## [Directions for this task]
Copy out all lines in the data below containing the string "hipertensión".

━━━━━ Extracted records ━━━━━

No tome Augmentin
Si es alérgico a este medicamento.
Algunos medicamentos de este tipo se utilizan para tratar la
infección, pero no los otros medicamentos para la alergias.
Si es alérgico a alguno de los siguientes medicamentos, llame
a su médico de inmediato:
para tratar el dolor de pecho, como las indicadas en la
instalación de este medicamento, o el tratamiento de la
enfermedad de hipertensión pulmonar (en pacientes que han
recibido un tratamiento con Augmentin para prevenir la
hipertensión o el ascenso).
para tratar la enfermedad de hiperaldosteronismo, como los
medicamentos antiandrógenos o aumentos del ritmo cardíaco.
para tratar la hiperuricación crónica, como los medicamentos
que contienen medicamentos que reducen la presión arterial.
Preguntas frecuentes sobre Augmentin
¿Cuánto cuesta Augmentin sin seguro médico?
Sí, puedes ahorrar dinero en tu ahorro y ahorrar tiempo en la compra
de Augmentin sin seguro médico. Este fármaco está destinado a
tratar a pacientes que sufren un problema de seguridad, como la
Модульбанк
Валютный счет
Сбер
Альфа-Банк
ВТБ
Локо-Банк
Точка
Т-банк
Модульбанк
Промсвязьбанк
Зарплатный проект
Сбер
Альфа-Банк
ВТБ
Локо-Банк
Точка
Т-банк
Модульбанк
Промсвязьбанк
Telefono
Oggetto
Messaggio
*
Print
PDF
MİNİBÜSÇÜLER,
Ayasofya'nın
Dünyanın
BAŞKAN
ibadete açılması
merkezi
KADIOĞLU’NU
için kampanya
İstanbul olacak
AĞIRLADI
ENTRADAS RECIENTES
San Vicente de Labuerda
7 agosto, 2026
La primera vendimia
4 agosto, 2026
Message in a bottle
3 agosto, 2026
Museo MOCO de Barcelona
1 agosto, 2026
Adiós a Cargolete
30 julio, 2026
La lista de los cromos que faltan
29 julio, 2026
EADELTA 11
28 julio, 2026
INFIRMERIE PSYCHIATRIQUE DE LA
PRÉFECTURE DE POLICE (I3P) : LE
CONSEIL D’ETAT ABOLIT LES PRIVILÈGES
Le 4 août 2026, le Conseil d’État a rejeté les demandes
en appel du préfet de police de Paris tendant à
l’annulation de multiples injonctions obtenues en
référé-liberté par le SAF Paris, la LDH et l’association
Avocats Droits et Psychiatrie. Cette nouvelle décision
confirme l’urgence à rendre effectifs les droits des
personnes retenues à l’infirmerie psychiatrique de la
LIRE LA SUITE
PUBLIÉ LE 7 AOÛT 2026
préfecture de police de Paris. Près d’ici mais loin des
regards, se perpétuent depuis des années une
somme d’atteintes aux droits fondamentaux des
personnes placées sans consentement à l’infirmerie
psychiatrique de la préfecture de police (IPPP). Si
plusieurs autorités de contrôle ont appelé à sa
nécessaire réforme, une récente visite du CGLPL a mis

━━━━━

## [Solved problem]
enfermedad de hipertensión pulmonar (en pacientes que han
hipertensión o el ascenso).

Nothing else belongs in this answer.